What happens if the process you thought was registered at that name has died? What happens if it wasn't registered? If we were just passing data around using STM, at least the runtime system would have a chance to detect the deadlock, but here it's kept invisible from us, and as far as the RTS is concerned there may be no deadlock, if other threads are looking at the CQueue for the listener (for example), and so on.
Perhaps more to the point - since this discussion is not around correctness in and of itself - this places a lot of the burden for dealing with concurrency, cross-thread synchronised access to data, and all the things that go with that (e.g. exception safety, which I've blithely ignored in these examples) back on the client.
Cloud Haskell makes it possible to avoid these kinds of deadlocks by providing monitoring and supervision primitives, however they're not usable outside of the context of the Cloud Haskell actor system.
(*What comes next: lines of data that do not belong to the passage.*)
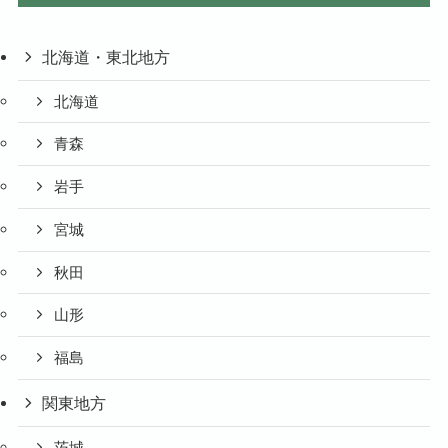
北海道・東北地方
北海道
青森
岩手
宮城
秋田
山形
福島
関東地方
茨城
Therefore it is awkward, if not impossible, to integrate Cloud Haskell code cleanly with code that runs outside of the process monad in a safe manner, unless the actor system is central to the design of the running application, and the code which runs outside of the process monad is a second class citizen to that which is managed by the CH node.
I believe this is a major blocker for many people using Cloud Haskell in their projects, since in the example where we have a web server that wishes to communicate with the actor system, it is very difficult to get that right, and especially problematic when there are different thread management (and possibly exception management) policies applied by the web application framework on which the bulk of the application code is presumably being written.
Erlang solves this problem by rote - virtually everything is a process, even port drivers running code using the FFI have to emulate the behaviour of an actor in the system (though NIFs are an exception to this, sort of). It is neither pragmatic, nor desirable for Cloud Haskell to take this approach. In Erlang several web frameworks have emerged, most of which deal with the networking (non-blocking socket I/O) by hand. But whilst Akka has demonstrated some great results using actors to process web requests in the Play Framework, I don't think Cloud Haskell has any appetite to compete with the likes of warp. Fundamentally, Cloud Haskell code needs to operate seamlessly with code written to run outside of the framework.
- Recognising that the actors model does not solve every problem
There are plenty of reasons why code which is not structured using the actor model might want to send Haskell data types across the wire, or even Haskell closures (or static pointers) over the network. Not only do we need to recognise that any actor implementation needs to play nicely with the world outside of it's managed infrastructure black box, we must also allow for the desire for distribution to occur outside of the actor model at all.
Many fantastic and complex applications use network-transport without incorporating distributed-process and it's Erlang based semantics. I suspect that higher level abstractions such as typed channels and monitoring would be useful in these contexts, without forcing the actor model as a requirement for having these things.
- Actors don't compose well
I don't think this really needs much explanation. Typed channels should compose well, since conceptually they are very simple. I suspect we can build a very strong and concrete API around these.
There are other channel based concepts to consider too, such as integration patterns such as splitting, re-sequencing, aggregating, dead wire tapping, and so on.